* **Document layout detection data**:
.....
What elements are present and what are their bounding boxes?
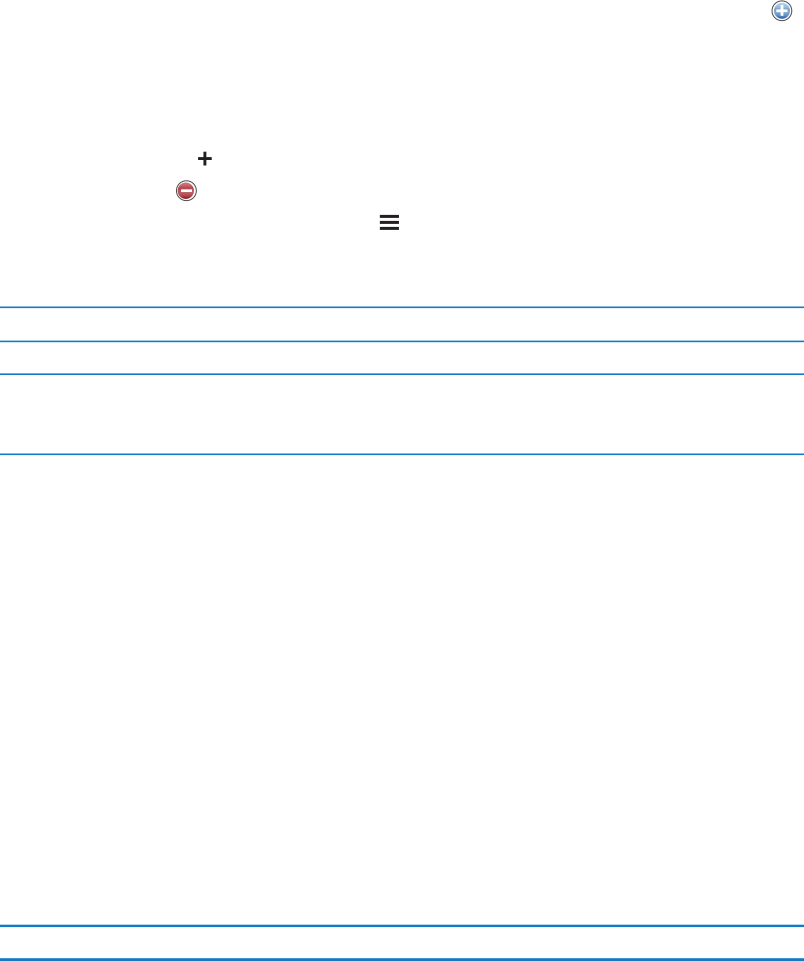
button[interactable]: Remove: [175, 180, 197, 202]
button[interactable]: Add: [771, 0, 793, 22]
button[interactable]: Menu: [380, 215, 399, 230]
button[interactable]: Expand: [198, 152, 212, 166]
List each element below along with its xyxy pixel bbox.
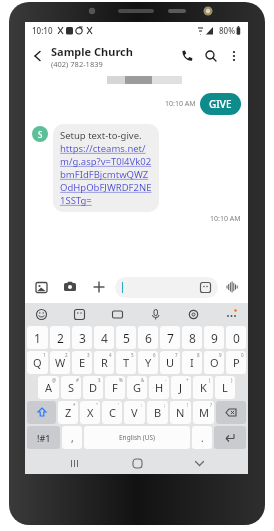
button[interactable]: 1 [27, 351, 48, 374]
button[interactable]: Call [175, 44, 199, 68]
staticText: C [109, 405, 116, 420]
button[interactable]: 0 [226, 351, 246, 374]
staticText: 4 [101, 330, 108, 346]
button[interactable]: : [124, 401, 145, 424]
button[interactable]: More options [223, 45, 245, 67]
button[interactable]: Search [199, 44, 223, 68]
staticText: 0 [233, 330, 240, 346]
button[interactable]: 5 [116, 351, 136, 374]
button[interactable]: 2 [50, 326, 70, 349]
staticText: : [141, 402, 143, 408]
button[interactable]: Sample Church [51, 44, 175, 69]
button[interactable]: , [62, 426, 82, 449]
button[interactable]: Recents [61, 452, 87, 474]
button[interactable]: $ [83, 376, 103, 399]
button[interactable]: Backspace [216, 401, 246, 424]
staticText: T [123, 355, 130, 370]
button[interactable]: GIF [111, 308, 124, 321]
staticText: 10:10 AM [165, 99, 196, 109]
staticText: # [76, 377, 79, 383]
button[interactable]: 9 [204, 351, 224, 374]
button[interactable]: ? [193, 401, 214, 424]
button[interactable]: Home [124, 452, 150, 474]
button[interactable]: % [105, 376, 125, 399]
button[interactable]: 4 [94, 351, 114, 374]
button[interactable]: ! [170, 401, 191, 424]
button[interactable]: !#1 [27, 426, 60, 449]
button[interactable]: ; [147, 401, 168, 424]
staticText: !#1 [37, 432, 51, 444]
staticText: H [155, 380, 164, 395]
button[interactable]: - [149, 376, 169, 399]
button[interactable] [115, 277, 218, 298]
button[interactable]: 7 [160, 326, 180, 349]
staticText: GIVE [209, 97, 232, 111]
button[interactable]: 4 [94, 326, 114, 349]
button[interactable]: 6 [138, 326, 158, 349]
button[interactable]: 9 [204, 326, 224, 349]
button[interactable]: Back [25, 43, 51, 69]
staticText: (402) 782-1839 [51, 59, 103, 69]
staticText: S [38, 129, 43, 140]
staticText: ; [164, 402, 166, 408]
button[interactable]: More [225, 308, 238, 321]
button[interactable]: * [58, 401, 78, 424]
staticText: ) [231, 377, 233, 383]
button[interactable]: ( [193, 376, 213, 399]
staticText: 8 [189, 330, 196, 346]
staticText: P [233, 355, 240, 370]
staticText: A [45, 380, 53, 395]
button[interactable]: 3 [72, 351, 92, 374]
button[interactable]: 6 [138, 351, 158, 374]
button[interactable]: 1 [27, 326, 48, 349]
button[interactable]: @ [38, 376, 59, 399]
staticText: Sample Church [51, 44, 133, 59]
staticText: X [87, 405, 94, 420]
button[interactable]: 0 [226, 326, 246, 349]
button[interactable]: Enter [214, 426, 246, 449]
button[interactable]: Stickers [73, 308, 86, 321]
staticText: Q [33, 355, 42, 370]
button[interactable]: 3 [72, 326, 92, 349]
button[interactable]: Voice input [149, 308, 162, 321]
button[interactable]: + [171, 376, 191, 399]
button[interactable]: Voice message [222, 277, 242, 297]
staticText: , [71, 431, 74, 445]
button[interactable]: Camera [60, 277, 80, 297]
staticText: 2 [65, 352, 68, 358]
staticText: https://cteams.net/m/g.asp?v=T0l4Vk02bmF… [60, 142, 152, 207]
staticText: B [154, 405, 162, 420]
button[interactable]: Setup text-to-give. [53, 124, 159, 212]
staticText: & [141, 377, 145, 383]
button[interactable]: # [61, 376, 81, 399]
button[interactable]: 7 [160, 351, 180, 374]
button[interactable]: " [80, 401, 100, 424]
button[interactable]: 5 [116, 326, 136, 349]
button[interactable]: 8 [182, 326, 202, 349]
button[interactable]: English (US) [84, 426, 190, 449]
staticText: 8 [197, 352, 200, 358]
staticText: ( [209, 377, 211, 383]
staticText: 2 [57, 330, 64, 346]
staticText: L [222, 380, 228, 395]
button[interactable]: ' [102, 401, 122, 424]
staticText: F [112, 380, 118, 395]
button[interactable]: & [127, 376, 147, 399]
button[interactable]: Settings [187, 308, 200, 321]
button[interactable]: Emoji [35, 308, 48, 321]
button[interactable]: 2 [50, 351, 70, 374]
staticText: W [55, 355, 66, 370]
button[interactable]: ) [215, 376, 235, 399]
button[interactable]: Gallery [31, 277, 51, 297]
button[interactable]: GIVE [200, 93, 241, 115]
staticText: 9 [219, 352, 222, 358]
staticText: O [210, 355, 219, 370]
button[interactable]: 8 [182, 351, 202, 374]
button[interactable]: Hide keyboard [186, 452, 212, 474]
staticText: . [201, 431, 204, 445]
staticText: 7 [167, 330, 174, 346]
button[interactable]: . [192, 426, 212, 449]
staticText: % [119, 377, 123, 383]
button[interactable]: Add attachment [89, 277, 109, 297]
button[interactable]: Shift [27, 401, 56, 424]
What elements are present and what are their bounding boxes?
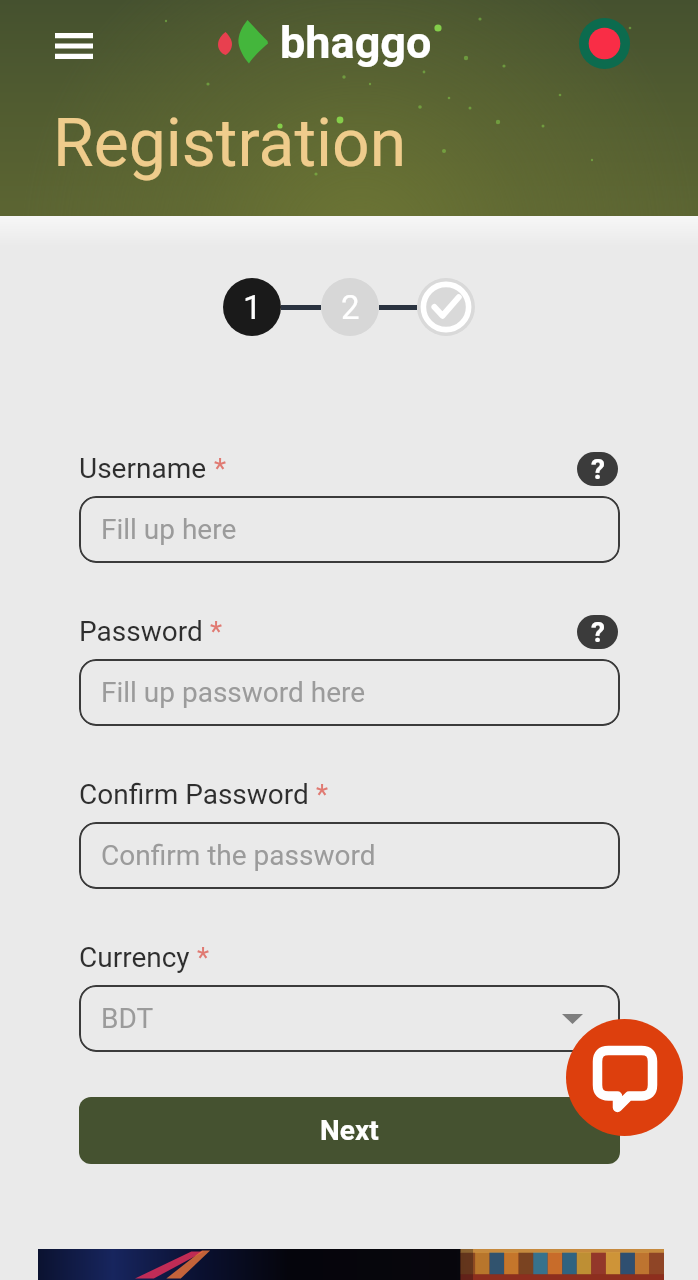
staticText: Registration [53,105,407,182]
button[interactable]: 1 [223,278,281,336]
button[interactable]: 2 [321,278,379,336]
staticText: bhaggo [280,16,432,69]
button[interactable]: Next [79,1097,620,1164]
staticText: 2 [341,288,360,327]
button[interactable]: Language [579,18,630,69]
button[interactable]: Help [577,615,618,649]
button[interactable]: Confirm the password [79,822,620,889]
staticText: * [309,778,329,811]
staticText: * [207,452,227,485]
staticText: Password [79,615,203,648]
staticText: ? [591,616,605,649]
button[interactable]: BDT [79,985,620,1052]
button[interactable]: Promotion banner [38,1249,664,1280]
button[interactable]: Fill up password here [79,659,620,726]
button[interactable]: Fill up here [79,496,620,563]
button[interactable]: Help [577,452,618,486]
staticText: ? [591,453,605,486]
staticText: Fill up here [101,513,237,546]
button[interactable]: Menu [45,22,103,70]
staticText: * [203,615,223,648]
button[interactable]: Live chat [566,1019,683,1136]
staticText: Next [320,1114,379,1147]
staticText: Confirm Password [79,778,309,811]
staticText: Confirm the password [101,839,376,872]
staticText: 1 [243,288,262,327]
staticText: Username [79,452,207,485]
staticText: * [190,941,210,974]
staticText: BDT [101,1002,154,1035]
staticText: Fill up password here [101,676,366,709]
staticText: Currency [79,941,190,974]
button[interactable] [417,278,475,336]
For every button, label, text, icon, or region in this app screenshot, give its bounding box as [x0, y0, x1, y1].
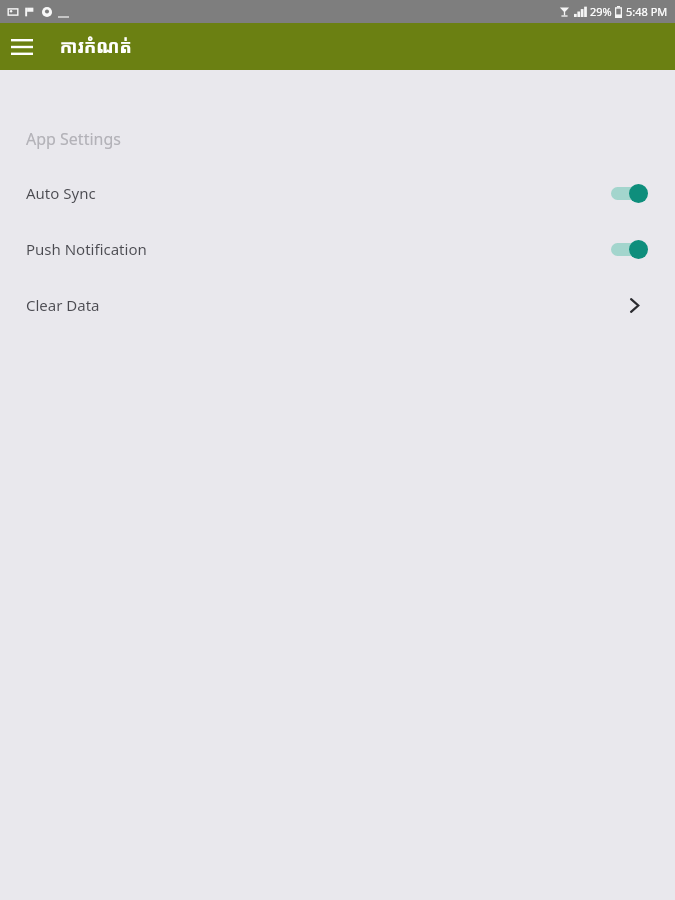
button[interactable]: Open navigation menu — [7, 32, 36, 61]
staticText: ការកំណត់ — [60, 34, 132, 59]
staticText: 5:48 PM — [626, 4, 668, 19]
button[interactable]: Auto Sync — [0, 175, 675, 211]
button[interactable]: Toggle on — [610, 182, 648, 204]
staticText: Push Notification — [26, 239, 610, 259]
staticText: 29% — [590, 4, 612, 19]
staticText: Clear Data — [26, 295, 623, 315]
button[interactable]: Toggle on — [610, 238, 648, 260]
staticText: App Settings — [26, 128, 121, 150]
button[interactable]: Clear Data — [0, 287, 675, 323]
button[interactable]: Push Notification — [0, 231, 675, 267]
staticText: Auto Sync — [26, 183, 610, 203]
other: Clear Data — [623, 294, 645, 316]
.....
* **Task directions**:
Nothing in the entries above should change when they are printed again, except that the pictures are dropped.

* **Output of the exercise**:
What elements are present and what are their bounding boxes?
button[interactable]: Remove: [175, 180, 197, 202]
button[interactable]: Add: [771, 0, 793, 22]
button[interactable]: Menu: [380, 215, 399, 230]
button[interactable]: Expand: [198, 152, 212, 166]
List each element below along with its xyxy pixel bbox.
button[interactable]: 1 [27, 351, 48, 374]
button[interactable]: Call [175, 44, 199, 68]
staticText: C [109, 405, 116, 420]
button[interactable]: 0 [226, 351, 246, 374]
staticText: 4 [101, 330, 108, 346]
button[interactable]: : [124, 401, 145, 424]
button[interactable]: More options [223, 45, 245, 67]
button[interactable]: Search [199, 44, 223, 68]
staticText: 0 [233, 330, 240, 346]
button[interactable]: 5 [116, 351, 136, 374]
button[interactable]: 2 [50, 326, 70, 349]
staticText: : [141, 402, 143, 408]
button[interactable]: Sample Church [51, 44, 175, 69]
button[interactable]: , [62, 426, 82, 449]
button[interactable]: Recents [61, 452, 87, 474]
button[interactable]: $ [83, 376, 103, 399]
button[interactable]: Backspace [216, 401, 246, 424]
staticText: T [123, 355, 130, 370]
button[interactable]: GIF [111, 308, 124, 321]
staticText: 10:10 AM [165, 99, 196, 109]
staticText: # [76, 377, 79, 383]
button[interactable]: 9 [204, 351, 224, 374]
button[interactable]: ? [193, 401, 214, 424]
button[interactable]: Home [124, 452, 150, 474]
button[interactable]: % [105, 376, 125, 399]
button[interactable]: 4 [94, 351, 114, 374]
button[interactable]: ! [170, 401, 191, 424]
button[interactable]: !#1 [27, 426, 60, 449]
button[interactable]: ; [147, 401, 168, 424]
staticText: !#1 [37, 432, 51, 444]
staticText: H [155, 380, 164, 395]
button[interactable]: - [149, 376, 169, 399]
button[interactable] [115, 277, 218, 298]
button[interactable]: 7 [160, 326, 180, 349]
staticText: GIVE [209, 97, 232, 111]
button[interactable]: 4 [94, 326, 114, 349]
button[interactable]: 6 [138, 326, 158, 349]
button[interactable]: 9 [204, 326, 224, 349]
button[interactable]: Back [25, 43, 51, 69]
staticText: (402) 782-1839 [51, 59, 103, 69]
staticText: S [38, 129, 43, 140]
staticText: ; [164, 402, 166, 408]
button[interactable]: More [225, 308, 238, 321]
button[interactable]: * [58, 401, 78, 424]
staticText: ) [231, 377, 233, 383]
button[interactable]: ( [193, 376, 213, 399]
staticText: 8 [189, 330, 196, 346]
staticText: P [233, 355, 240, 370]
staticText: A [45, 380, 53, 395]
button[interactable]: 3 [72, 351, 92, 374]
button[interactable]: 6 [138, 351, 158, 374]
button[interactable]: 1 [27, 326, 48, 349]
button[interactable]: @ [38, 376, 59, 399]
staticText: Sample Church [51, 44, 133, 59]
staticText: X [87, 405, 94, 420]
button[interactable]: 0 [226, 326, 246, 349]
button[interactable]: Enter [214, 426, 246, 449]
button[interactable]: Stickers [73, 308, 86, 321]
staticText: Q [33, 355, 42, 370]
button[interactable]: 3 [72, 326, 92, 349]
button[interactable]: Voice input [149, 308, 162, 321]
button[interactable]: + [171, 376, 191, 399]
button[interactable]: Voice message [222, 277, 242, 297]
staticText: , [71, 431, 74, 445]
button[interactable]: Camera [60, 277, 80, 297]
staticText: 2 [65, 352, 68, 358]
staticText: https://cteams.net/m/g.asp?v=T0l4Vk02bmF… [60, 142, 152, 207]
staticText: B [154, 405, 162, 420]
button[interactable]: Setup text-to-give. [53, 124, 159, 212]
staticText: & [141, 377, 145, 383]
button[interactable]: # [61, 376, 81, 399]
button[interactable]: 7 [160, 351, 180, 374]
button[interactable]: " [80, 401, 100, 424]
button[interactable]: 5 [116, 326, 136, 349]
button[interactable]: 8 [182, 326, 202, 349]
button[interactable]: English (US) [84, 426, 190, 449]
staticText: 8 [197, 352, 200, 358]
staticText: ( [209, 377, 211, 383]
staticText: 2 [57, 330, 64, 346]
staticText: L [222, 380, 228, 395]
button[interactable]: ' [102, 401, 122, 424]
staticText: F [112, 380, 118, 395]
button[interactable]: & [127, 376, 147, 399]
button[interactable]: Settings [187, 308, 200, 321]
button[interactable]: Emoji [35, 308, 48, 321]
button[interactable]: 2 [50, 351, 70, 374]
staticText: W [55, 355, 66, 370]
button[interactable]: ) [215, 376, 235, 399]
button[interactable]: Gallery [31, 277, 51, 297]
button[interactable]: GIVE [200, 93, 241, 115]
staticText: 9 [219, 352, 222, 358]
staticText: O [210, 355, 219, 370]
button[interactable]: 8 [182, 351, 202, 374]
button[interactable]: Hide keyboard [186, 452, 212, 474]
staticText: . [201, 431, 204, 445]
staticText: 7 [167, 330, 174, 346]
button[interactable]: . [192, 426, 212, 449]
staticText: % [119, 377, 123, 383]
button[interactable]: Add attachment [89, 277, 109, 297]
button[interactable]: Shift [27, 401, 56, 424]
What elements are present and what are their bounding boxes?
staticText: Registration [53,105,407,182]
button[interactable]: 1 [223,278,281,336]
button[interactable]: 2 [321,278,379,336]
staticText: bhaggo [280,16,432,69]
button[interactable]: Next [79,1097,620,1164]
staticText: 2 [341,288,360,327]
button[interactable]: Language [579,18,630,69]
button[interactable]: Help [577,615,618,649]
button[interactable]: Confirm the password [79,822,620,889]
staticText: * [309,778,329,811]
staticText: * [207,452,227,485]
staticText: Password [79,615,203,648]
staticText: ? [591,616,605,649]
button[interactable]: BDT [79,985,620,1052]
button[interactable]: Promotion banner [38,1249,664,1280]
button[interactable]: Fill up password here [79,659,620,726]
button[interactable]: Fill up here [79,496,620,563]
button[interactable]: Help [577,452,618,486]
staticText: ? [591,453,605,486]
staticText: Fill up here [101,513,237,546]
button[interactable]: Menu [45,22,103,70]
staticText: * [203,615,223,648]
button[interactable]: Live chat [566,1019,683,1136]
staticText: Next [320,1114,379,1147]
staticText: Confirm Password [79,778,309,811]
staticText: Confirm the password [101,839,376,872]
staticText: 1 [243,288,262,327]
staticText: Username [79,452,207,485]
staticText: * [190,941,210,974]
staticText: BDT [101,1002,154,1035]
staticText: Fill up password here [101,676,366,709]
staticText: Currency [79,941,190,974]
button[interactable] [417,278,475,336]
For every button, label, text, icon, or region in this app screenshot, give its bounding box as [x0, y0, x1, y1].
button[interactable]: Open navigation menu — [7, 32, 36, 61]
staticText: ការកំណត់ — [60, 34, 132, 59]
staticText: 5:48 PM — [626, 4, 668, 19]
button[interactable]: Auto Sync — [0, 175, 675, 211]
button[interactable]: Toggle on — [610, 182, 648, 204]
staticText: Push Notification — [26, 239, 610, 259]
staticText: 29% — [590, 4, 612, 19]
staticText: Clear Data — [26, 295, 623, 315]
button[interactable]: Toggle on — [610, 238, 648, 260]
staticText: App Settings — [26, 128, 121, 150]
button[interactable]: Clear Data — [0, 287, 675, 323]
button[interactable]: Push Notification — [0, 231, 675, 267]
staticText: Auto Sync — [26, 183, 610, 203]
other: Clear Data — [623, 294, 645, 316]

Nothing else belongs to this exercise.